I'm moving a method from a controller into a helper; the method will now be called from the view. Previously, in my controller I had
def show
@things = gather_things
end
and in my functional test I had
test "show assigns things" do
get :show
assert_equal GATHERED_THINGS, assigns(:things)
end
now, gather_things
lives in the helper and is called from the view. I have a unit test for the helper which makes sure that it returns the right values, but I want my functional test to assert that it gets called. I've tried
test "show calls gather_things" do
@controller.expects(:gather_things)
get :show
end
but that doesn't work. What should I be calling expects(:gather_things)
on?
If you have moved the code out of the controller into a View then it has in fact moved out of the purview of the functional test.
I don't know the correct class to put your expects on... but you can probably figure it out by, in the method "gather_things" do something like: logger.error self.class.name
- which will spit out the class name into the log for you. Then you can put your expects onto that class.
Now we come to the crux of the matter... should you have moved that code into the view?
My opinion is that you should not. Setting up a gathering of model-objects is precisely what is supposed to go in the controller code - what if you later decide you want to display the same data in a CSV file, or as a RESTful xml API? - you still need the same set of objects instantiated regardless of what view you use.
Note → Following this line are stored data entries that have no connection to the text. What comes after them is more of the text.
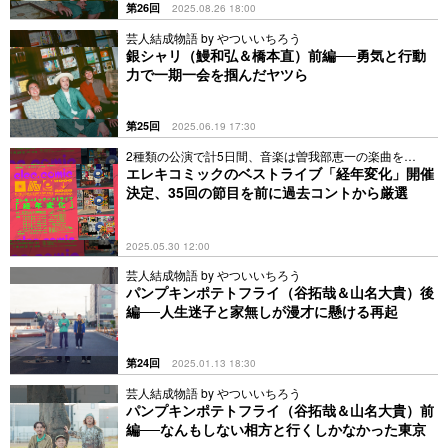
第26回
2025.08.26 18:00
芸人結成物語 by やついいちろう
銀シャリ（鰻和弘＆橋本直）前編──勇気と行動
力で一期一会を掴んだヤツら
第25回
2025.06.19 17:30
2種類の公演で計5日間、音楽は曽我部恵一の楽曲を
Remix
エレキコミックのベストライブ「経年変化」開催
決定、35回の節目を前に過去コントから厳選
2025.05.30 12:00
芸人結成物語 by やついいちろう
パンプキンポテトフライ（谷拓哉＆山名大貴）後
編──人生迷子と家無しが漫才に懸ける再起
第24回
2025.01.13 18:30
芸人結成物語 by やついいちろう
パンプキンポテトフライ（谷拓哉＆山名大貴）前
編──なんもしない相方と行くしかなかった東京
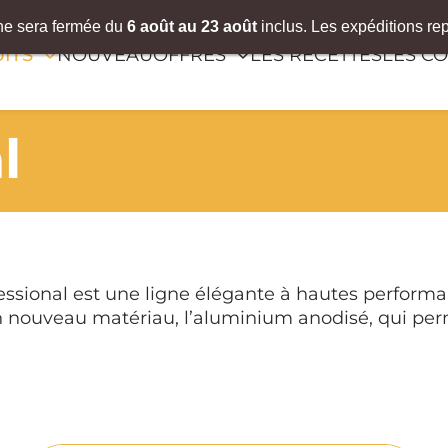
gne sera fermée du
6
août
au 23 août
inclus. Les expéditions re
ITS
NOUVEAU
OFFRES
LES RECETTES
LES CO
l
fessional est une ligne élégante à hautes performa
 un nouveau matériau, l’aluminium anodisé, qui per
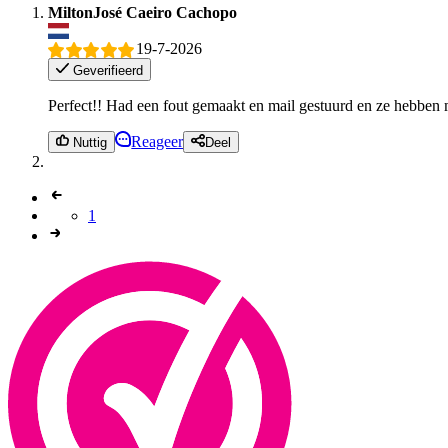
MiltonJosé Caeiro Cachopo
19-7-2026
Geverifieerd
Perfect!! Had een fout gemaakt en mail gestuurd en ze hebben 
Reageer
Nuttig
Deel
1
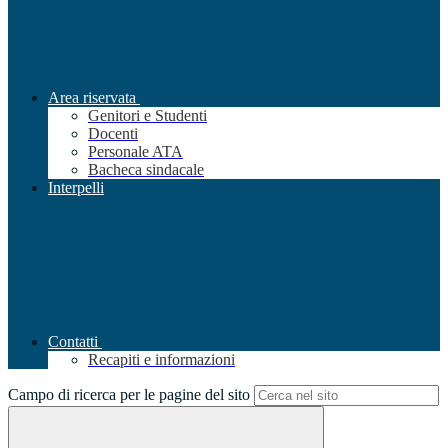
Area riservata
Genitori e Studenti
Docenti
Personale ATA
Bacheca sindacale
Interpelli
Contatti
Recapiti e informazioni
Campo di ricerca per le pagine del sito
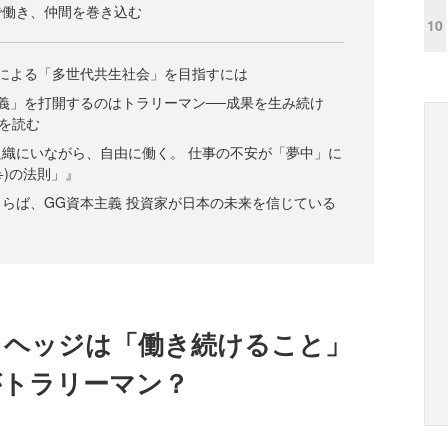
で働き、仲間を巻き込む
10
による「多世代共生社会」を目指すには
義」を打開するのはトラリーマン──成果を生み続け
】を読む
織にいながら、自由に働く。 仕事の不安が「夢中」に
÷)の法則」』
らば、GG資本主義 投資家が日本の未来を信じている
クヘッジは「働き続けること」
がトラリーマン？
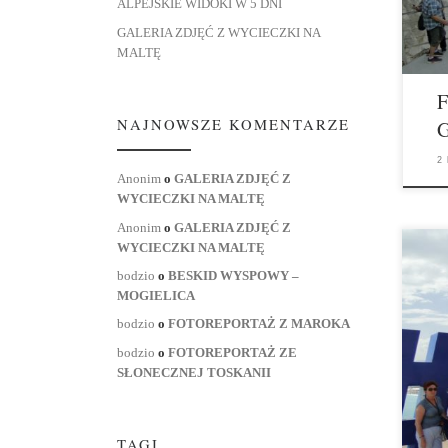
ALPEJSKIE WIDOKI W 5 DNI
GALERIA ZDJĘĆ Z WYCIECZKI NA
MALTĘ
NAJNOWSZE KOMENTARZE
G
2
Anonim
o
GALERIA ZDJĘĆ Z
WYCIECZKI NA MALTĘ
Anonim
o
GALERIA ZDJĘĆ Z
WYCIECZKI NA MALTĘ
bodzio
o
BESKID WYSPOWY –
MOGIELICA
bodzio
o
FOTOREPORTAŻ Z MAROKA
bodzio
o
FOTOREPORTAŻ ZE
SŁONECZNEJ TOSKANII
TAGI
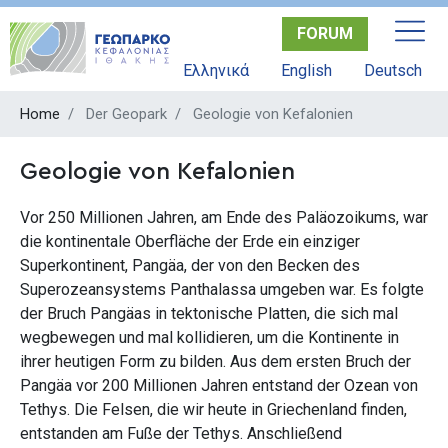
Skip
FORUM
to
main
Ελληνικά
English
Deutsch
content
Home
Der Geopark
Geologie von Kefalonien
Geologie von Kefalonien
Vor 250 Millionen Jahren, am Ende des Paläozoikums, war
die kontinentale Oberfläche der Erde ein einziger
Superkontinent, Pangäa, der von den Becken des
Superozeansystems Panthalassa umgeben war. Es folgte
der Bruch Pangäas in tektonische Platten, die sich mal
wegbewegen und mal kollidieren, um die Kontinente in
ihrer heutigen Form zu bilden. Aus dem ersten Bruch der
Pangäa vor 200 Millionen Jahren entstand der Ozean von
Tethys.
Die Felsen, die wir heute in Griechenland finden,
entstanden am Fuße der Tethys. Anschließend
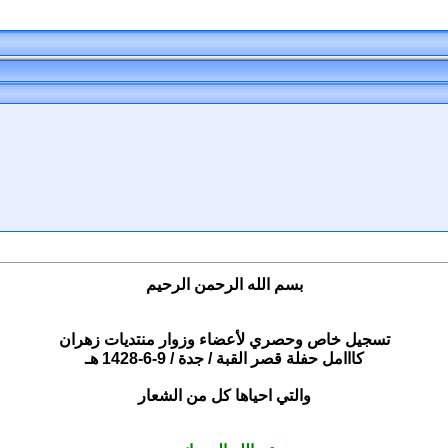
بسم الله الرحمن الرحيم
تسجيل خاص وحصري لأعضاء وزوار منتديات زهران
كااامل حفلة قصر القبة / جدة / 9-6-1428 هـ
والتي احياها كل من الشعار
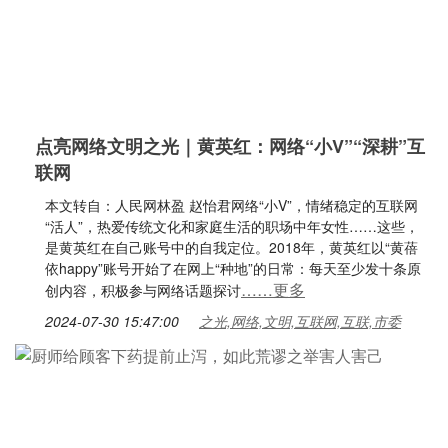
点亮网络文明之光｜黄英红：网络“小V”“深耕”互
联网
本文转自：人民网林盈 赵怡君网络“小V”，情绪稳定的互联网
“活人”，热爱传统文化和家庭生活的职场中年女性……这些，
是黄英红在自己账号中的自我定位。2018年，黄英红以“黄蓓
依happy”账号开始了在网上“种地”的日常：每天至少发十条原
……更多
创内容，积极参与网络话题探讨
2024-07-30 15:47:00
之光,网络,文明,互联网,互联,市委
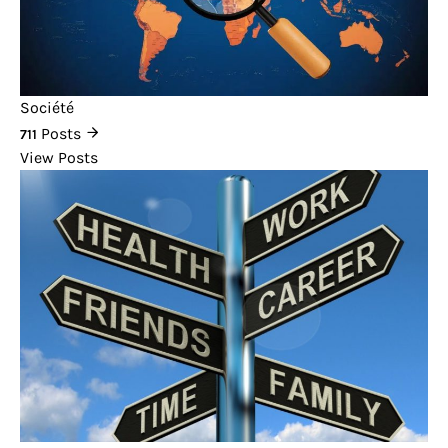
Société
Posts
711
View Posts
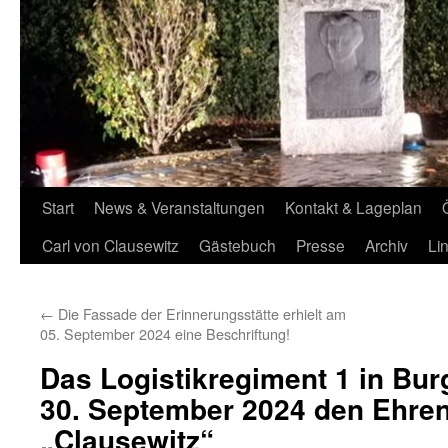
Start
News & Veranstaltungen
Kontakt & Lageplan
Carl von Clausewitz
Gästebuch
Presse
Archiv
Li
←
Die Fassade der Erinnerungsstätte erhielt am
05. September 2024 eine Beschriftung!
Das Logistikregiment 1 in Burg
30. September 2024 den Ehr
„Clausewitz“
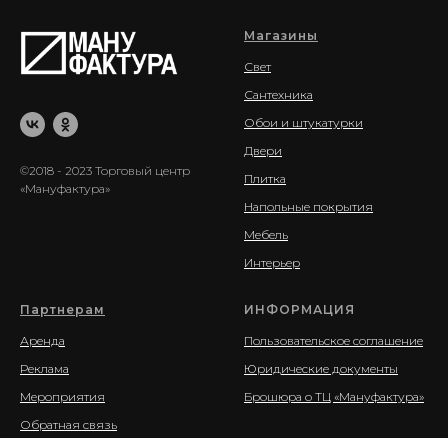
Магазины
Свет
Сантехника
Обои и штукатурки
Двери
©2018 - 2023 Торговый центр
Плитка
«Мануфактура»
Напольные покрытия
Мебель
Интерьер
Партнерам
ИНФОРМАЦИЯ
Аренда
Пользовательское соглашение
Реклама
Юридические документы
Мероприятия
Брошюра о ТЦ «Мануфактура»
Обратная связь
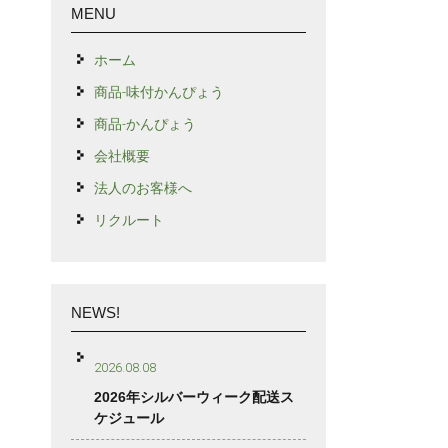
MENU
ホーム
商品-味付かんぴょう
商品-かんぴょう
会社概要
法人のお客様へ
リクルート
NEWS!
2026.08.08
2026年シルバーウィーク配送ス
ケジュール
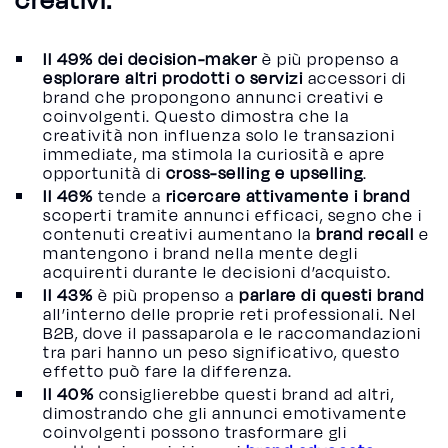
Il 49% dei decision-maker
è più propenso a
esplorare altri prodotti o servizi
accessori di
brand che propongono annunci creativi e
coinvolgenti. Questo dimostra che la
creatività non influenza solo le transazioni
immediate, ma stimola la curiosità e apre
opportunità di
cross-selling e upselling
.
Il 46%
tende a
ricercare attivamente i brand
scoperti tramite annunci efficaci, segno che i
contenuti creativi aumentano la
brand recall
e
mantengono i brand nella mente degli
acquirenti durante le decisioni d’acquisto.
Il 43%
è più propenso a
parlare di questi brand
all’interno delle proprie reti professionali. Nel
B2B, dove il passaparola e le raccomandazioni
tra pari hanno un peso significativo, questo
effetto può fare la differenza.
Il 40%
consiglierebbe questi brand ad altri,
dimostrando che gli annunci emotivamente
coinvolgenti possono trasformare gli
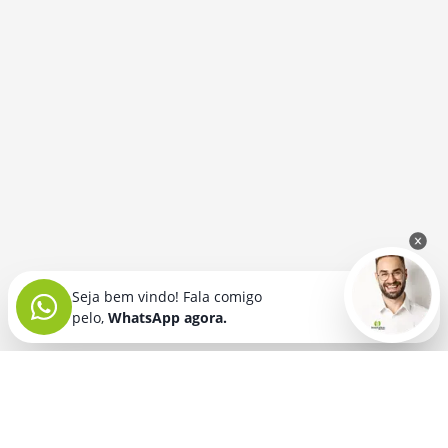
Seja bem vindo! Fala comigo
pelo,
WhatsApp agora.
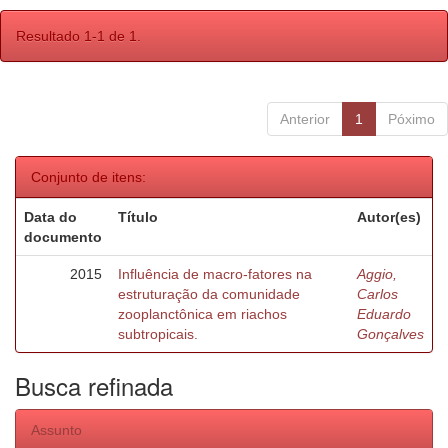
Resultado 1-1 de 1.
Anterior
1
Póximo
Conjunto de itens:
Data do
Título
Autor(es)
documento
2015
Influência de macro-fatores na
Aggio,
estruturação da comunidade
Carlos
zooplanctônica em riachos
Eduardo
subtropicais.
Gonçalves
Busca refinada
Assunto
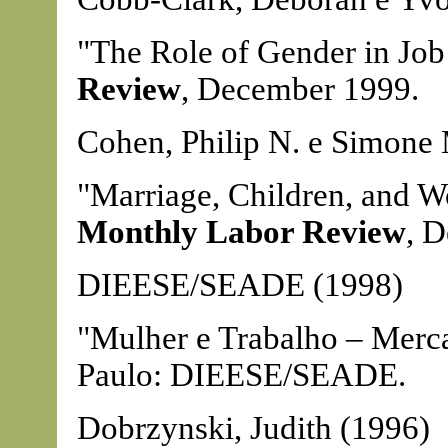
"The Role of Gender in Job
Review
, December 1999.
Cohen, Philip N. e Simone 
"Marriage, Children, and 
Monthly Labor Review
, 
DIEESE/SEADE (1998)
"Mulher e Trabalho – Merc
Paulo: DIEESE/SEADE.
Dobrzynski, Judith (1996)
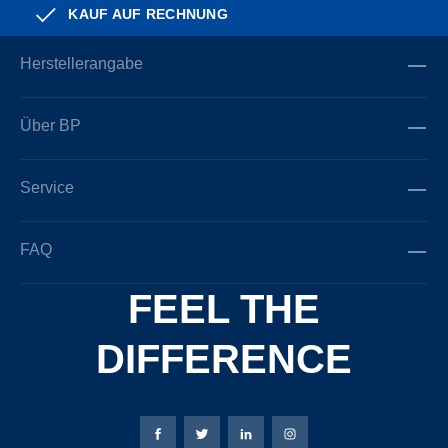
KAUF AUF RECHNUNG
Herstellerangabe
Über BP
Service
FAQ
FEEL THE
DIFFERENCE
Bierbaum-Proenen Facebook-Seite
Bierbaum-Proenen Twitter Seite
Bierbaum-Proenen LinkedIn 
Bierbaum-Proenen Ins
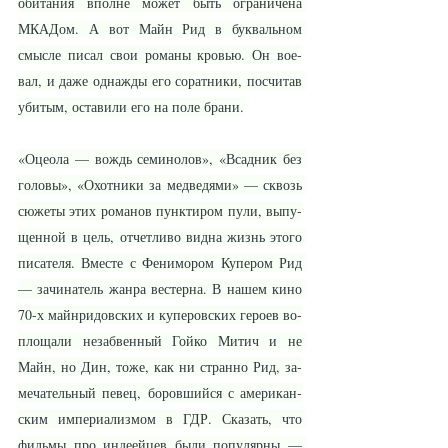
оби­та­ния впол­не мо­жет быть огра­ни­че­на 
МКА­Дом. А вот Майн Рид в бук­валь­ном 
смыс­ле пи­сал свои ро­ма­ны кровью. Он вое­
вал, и да­же од­наж­ды его со­рат­ни­ки, по­счи­тав 
уби­тым, оста­ви­ли его на по­ле бра­ни.
«Оце­о­ла — вождь се­ми­но­лов», «Всад­ник без 
го­ло­вы», «Охот­ни­ки за мед­ве­дя­ми» — сквозь 
сю­же­ты этих ро­ма­нов пунк­ти­ром пу­ли, вы­пу­
щен­ной в цель, от­чет­ли­во вид­на жизнь это­го 
пи­са­те­ля. Вмес­те с Фе­нимо­ром Ку­пе­ром Рид 
— за­чи­на­тель жан­ра вес­тер­на. В на­шем ки­но 
70-х майн­ри­дов­ских и ку­пе­ров­ских ге­ро­ев во­
пло­ща­ли не­заб­вен­ный Гой­ко Ми­тич и не 
Майн, но Дин, то­же, как ни стран­но Рид, за­
ме­ча­тель­ный пе­вец, бо­ров­ший­ся с аме­ри­кан­
ским им­пе­ри­а­лиз­мом в ГДР. Ска­зать, что 
филь­мы про ин­де­ей­цев бы­ли по­пу­ляр­ны —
So my Ultimate Recommendation would be to move that method back into the controller again where it belongs.
Edit: following is now obsolete advice and not relevant to this user, but might be to others
If you are testing using rspec - it doesn't actually render the views during a functional test (unless you specifically switch that on), and therefore any code called form views will not execute.
If you want to test that the View calls something, you will either need to turn that on, or test it in your view-tests.